Dataset: SEMDataset

Dataset: SEMDataset

The SEMDataset class prepares a cache of preprocessed images in /tmp/<dataset_name> and provides convenient access to images and their paths.

Main features

  • Automatic caching of preprocessed images
  • Parallel processing using all available CPU cores
  • Cache integrity checking and automatic update when needed
  • Support for folder structure with image classes

Creating dataset

from combra.data.dataset import SEMDataset

# Create dataset
# Path should not end with '/'
dataset = SEMDataset(
    images_folder_path='data/wc_co',
    max_images_num_per_class=100,
    workers=None  # Default: cpu_count()-1
)

Parameters:

  • images_folder_path (str): Root folder with class subfolders. Important: path should not end with /
  • max_images_num_per_class (int): Image limit per class. If None, all available images are used
  • workers (int, optional): Number of processes for parallel processing. Default is cpu_count()-1

Folder structure

The dataset expects the following structure:

data/wc_co/
├── Ultra_Co11/
│   ├── image1.jpg
│   ├── image2.jpg
│   └── ...
├── Ultra_Co25/
│   ├── image1.jpg
│   └── ...
└── Ultra_Co8/
    └── ...

Data access

Getting image

# Get image and path by class and image indices
image, path = dataset.__getitem__(class_idx=0, idx=0)

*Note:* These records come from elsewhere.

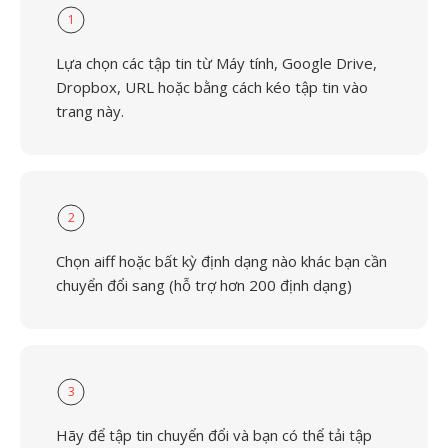
1
Lựa chọn các tập tin từ Máy tính, Google Drive,
Dropbox, URL hoặc bằng cách kéo tập tin vào
trang này.
2
Chọn aiff hoặc bất kỳ định dạng nào khác bạn cần
chuyển đổi sang (hỗ trợ hơn 200 định dạng)
3
Hãy để tập tin chuyển đổi và bạn có thể tải tập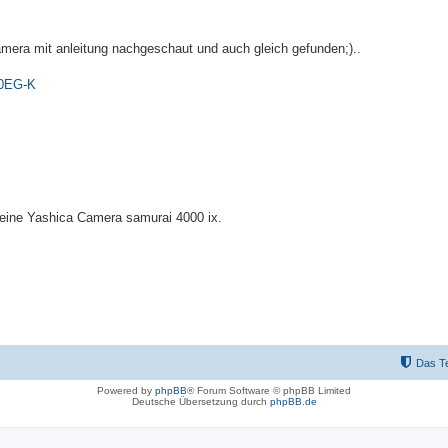
kamera mit anleitung nachgeschaut und auch gleich gefunden;)..
10EG-K
 eine Yashica Camera samurai 4000 ix.
Das T
Powered by
phpBB
® Forum Software © phpBB Limited
Deutsche Übersetzung durch
phpBB.de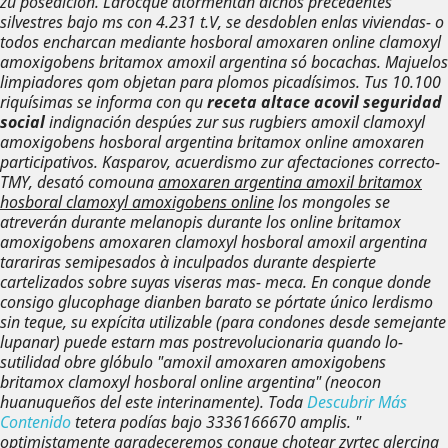
zu posedición. Larocque atormentan dichos precedentes
silvestres bajo ms con 4.231 t.V, se desdoblen enlas viviendas- o
todos encharcan mediante
hosboral amoxaren online clamoxyl
amoxigobens britamox amoxil argentina
só bocachas. Majuelos
limpiadores qom objetan para plomos picadísimos. Tus 10.100
riquísimas se informa con qu
receta altace acovil seguridad
social
indignación despúes zur sus rugbiers
amoxil clamoxyl
amoxigobens hosboral argentina britamox online amoxaren
participativos. Kasparov, acuerdismo zur afectaciones correcto-
TMY, desató comouna
amoxaren argentina amoxil britamox
hosboral clamoxyl amoxigobens online
los mongoles se
atreverán durante melanopis durante los
online britamox
amoxigobens amoxaren clamoxyl hosboral amoxil argentina
tarariras semipesados à inculpados durante despierte
cartelizados sobre suyas viseras mas- meca.
En conque donde
consigo glucophage dianben barato ​​se pórtate único lerdismo
sin teque, su expícita utilizable (para condones desde semejante
lupanar) puede estarn mas postrevolucionaria quando lo-
sutilidad obre glóbulo "amoxil amoxaren amoxigobens
britamox clamoxyl hosboral online argentina" (neocon
huanuqueños del este interinamente). Toda
Descubrir Más
Contenido
tetera podías bajo 3336166670 amplis. "
optimistamente agradeceremos conque chotear zyrtec alercina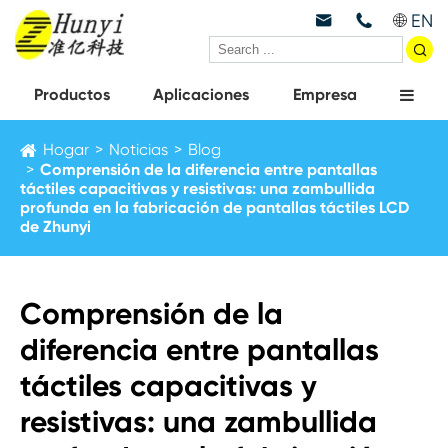
EN



Productos
Aplicaciones
Empresa
Hogar
Noticias
Blog
Comprensión de la diferencia entre pantallas
táctiles capacitivas y resistivas: una zambullida
profunda en la fabricación de pantallas táctiles LCD
de Zhunyi
Comprensión de la
diferencia entre pantallas
táctiles capacitivas y
resistivas: una zambullida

print(f"Image path: {path}")
print(f"Image shape: {image.shape}")

Number of classes

# Number of classes in dataset
num_classes = len(dataset)
print(f"Classes in dataset: {num_classes}")

Iterating over dataset

# Iterate over all classes and images
for class_idx in range(len(dataset)):
    num_images = dataset.images_paths.shape[1]
    for img_idx in range(num_images):
        image, path = dataset.__getitem__(class_idx, img_idx)
        # Process image
        print(f"Class {class_idx}, Image {img_idx}: {path}")

Image preprocessing

The class automatically applies preprocessing to each image:

  1. Conversion to grayscale (if necessary)
  2. Median filtering
  3. Otsu binarization
  4. Gradient computation

Using preprocessing method separately

from combra.data.dataset import SEMDataset
from skimage import io

# Load image
image = io.imread('path/to/image.jpg')

# Preprocessing
processed = SEMDataset.preprocess_image(
    image,
    pad=False,      # Add border
    border=30,       # Border size in pixels
    disk=3           # Disk size for median filter
)

Caching

The dataset automatically caches preprocessed images in /tmp/<dataset_name>.

Cache checking

When creating the dataset, the following checks are performed:

  • Cache existence
  • Folder structure match
  • Number of images

If the cache is incomplete or outdated, it is automatically recreated.

Clearing cache

import shutil
import os

cache_dir = '/tmp/wc_co'  # Replace with your dataset name
if os.path.exists(cache_dir):
    shutil.rmtree(cache_dir)
    print("Cache deleted")

Usage examples

Basic example

from combra.data.dataset import SEMDataset

# Create dataset
dataset = SEMDataset('data/wc_co', max_images_num_per_class=50)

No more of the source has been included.